> **Work request**:
When you restate the data, keep every word as it is and drop the images.

> **Available data**:
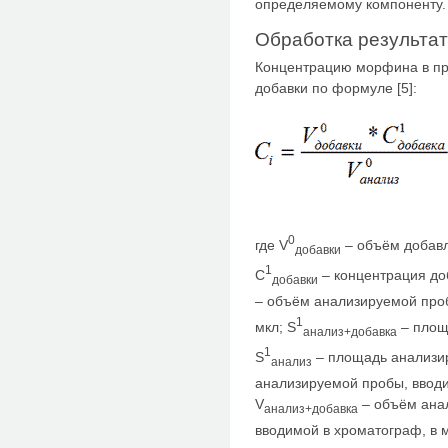
определяемому компоненту.
Обработка результа
Концентрацию морфина в пр
добавки по формуле [5]:
0
где V
– объём добавл
добавки
1
C
– концентрация доб
добавки
– объём анализируемой проб
1
мкл; S
– площ
анализ+добавка
1
S
– площадь анализи
анализ
анализируемой пробы, вводи
V
– объём анал
анализ+добавка
вводимой в хроматограф, в м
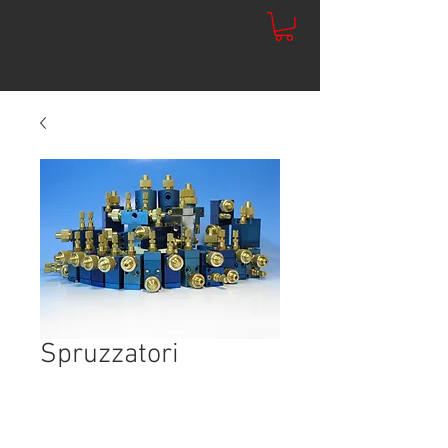
Spruzzatori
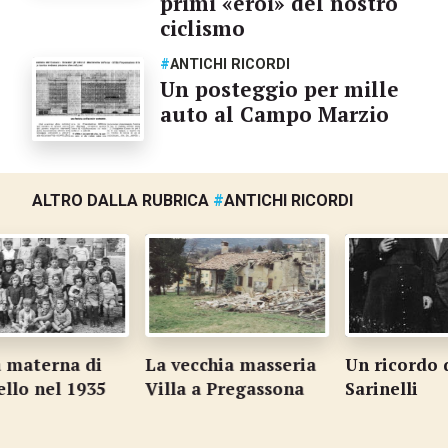
primi «eroi» del nostro
ciclismo
#
ANTICHI RICORDI
Un posteggio per mille
auto al Campo Marzio
ALTRO DALLA RUBRICA
#
ANTICHI RICORDI
materna di
La vecchia masseria
Un ricordo d
lo nel 1935
Villa a Pregassona
Sarinelli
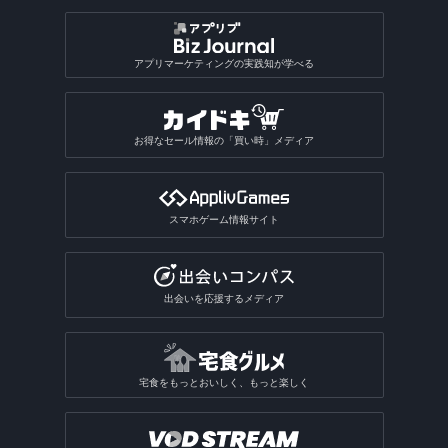
アプリマーケティングの実践知が学べる
お得なセール情報の「買い時」メディア
スマホゲーム情報サイト
出会いを応援するメディア
宅食をもっとおいしく、もっと楽しく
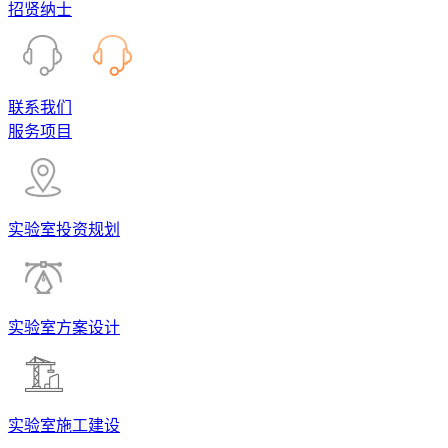
招贤纳士
联系我们
服务项目
实验室投资规划
实验室方案设计
实验室施工建设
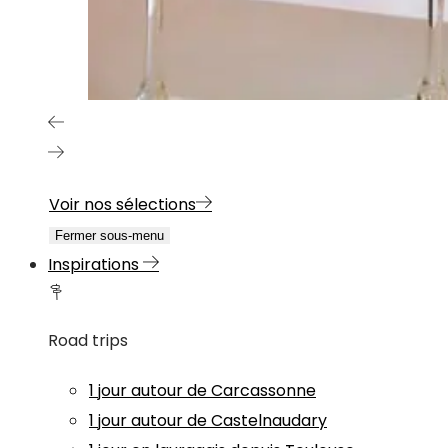
Voir nos sélections
Fermer sous-menu
Inspirations
Road trips
1 jour autour de Carcassonne
1 jour autour de Castelnaudary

> **Reply to the exercise**:
определяемому компоненту.
Обработка результа
Концентрацию морфина в пр
добавки по формуле [5]:
0
где V
– объём добавл
добавки
1
C
– концентрация доб
добавки
– объём анализируемой проб
1
мкл; S
– площ
анализ+добавка
1
S
– площадь анализи
анализ
анализируемой пробы, вводи
V
– объём анал
анализ+добавка
вводимой в хроматограф, в м
Spruzzatori
primi «eroi» del nostro
ciclismo
#
ANTICHI RICORDI
Un posteggio per mille
auto al Campo Marzio
ALTRO DALLA RUBRICA
#
ANTICHI RICORDI
materna di
La vecchia masseria
Un ricordo d
lo nel 1935
Villa a Pregassona
Sarinelli
アプリマーケティングの実践知が学べる
お得なセール情報の「買い時」メディア
スマホゲーム情報サイト
出会いを応援するメディア
宅食をもっとおいしく、もっと楽しく
招贤纳士
联系我们
服务项目
实验室投资规划
实验室方案设计
实验室施工建设
Voir nos sélections
Fermer sous-menu
Inspirations
Road trips
1 jour autour de Carcassonne
1 jour autour de Castelnaudary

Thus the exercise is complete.